In a recent decision, the US Supreme Court confirmed the “narrow scope of taxable costs.” In Taninguchi v. Kan Pacific Saipan. Ltd, 132 S.Ct. 1997 (2012), Justice Alito examined whether 28 U.S.C. § 1920(6), the Court Interpreters Act, which allows courts to award a prevailing party the costs of oral interpreters, also permits a court to award for the cost of document translation.
Taninguchi, a Japanese professional baseball player, suffered personal injuries on defendant’s property and sued. The District Court granted summary judgment to defendant. Relying on § 1920(6), Kan Pacific sought to recover the costs it expended in translating documents and medical records from Japanese. The District Court awarded these costs. Taninguchi appealed. The Ninth Circuit affirmed and the Supreme Court granted certiorari.
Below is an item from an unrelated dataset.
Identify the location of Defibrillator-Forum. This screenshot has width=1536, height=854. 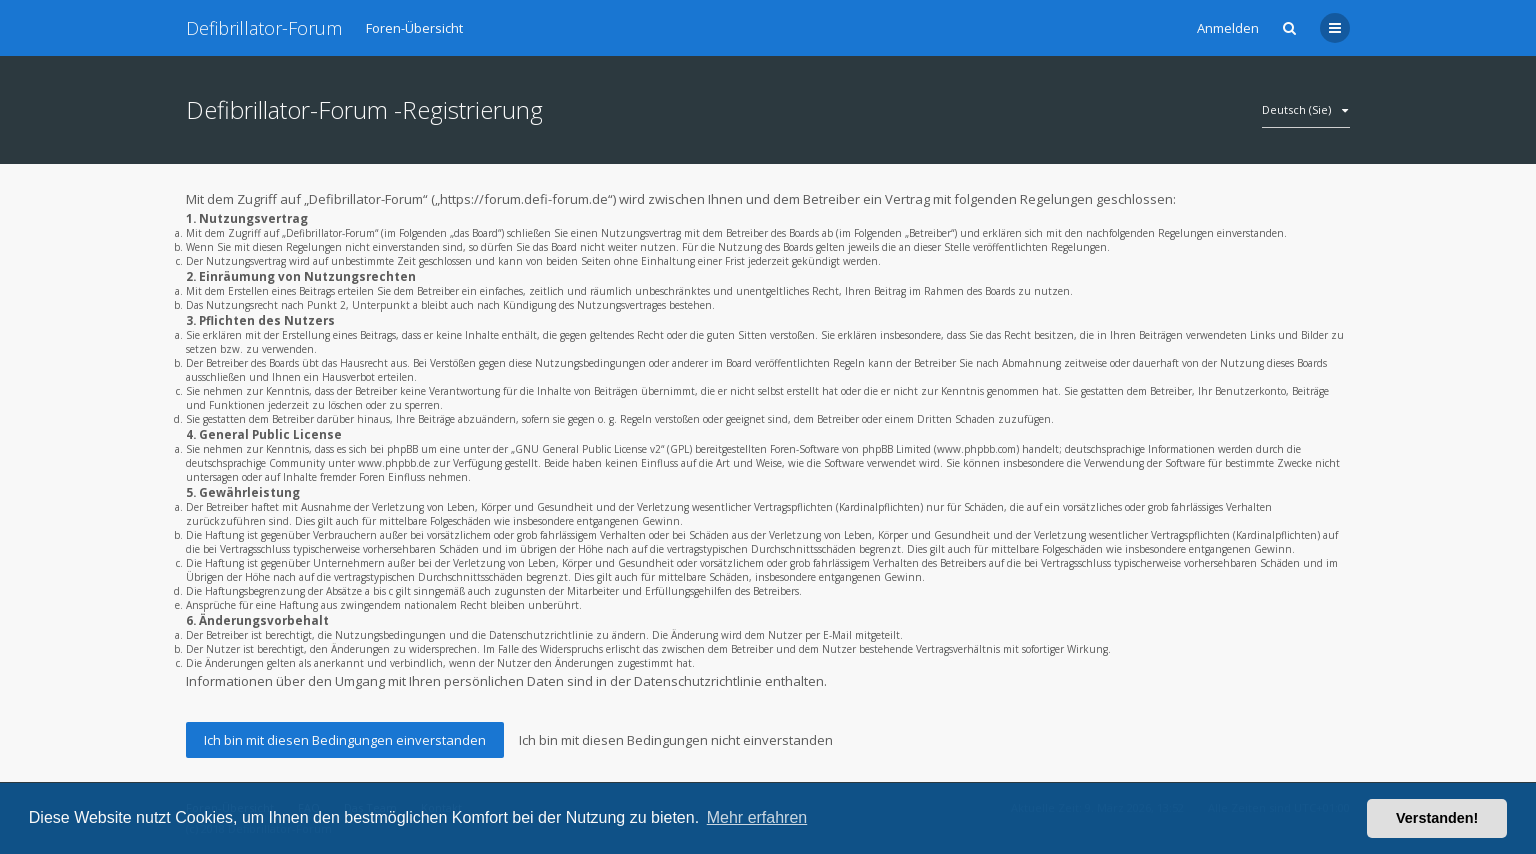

Because the Act did not define “interpreters,” the Court sought its plain meaning. The decision referenced many dictionaries and concluded that the plain meaning of interpreter was one who provided oral interpretation, not document translation.
In its holding, the Court ruled, “This Court has never held that Rule 54(d) creates a presumption in favor of the broadest possible reading of the costs enumerated in § 1920.” The Court concluded that there are narrow bounds to taxable costs, “which are limited by statute and modest in scope.” By limiting the meaning of interpreter to one who provides oral interpretation, the Court rejected an expansive approach to the award of costs.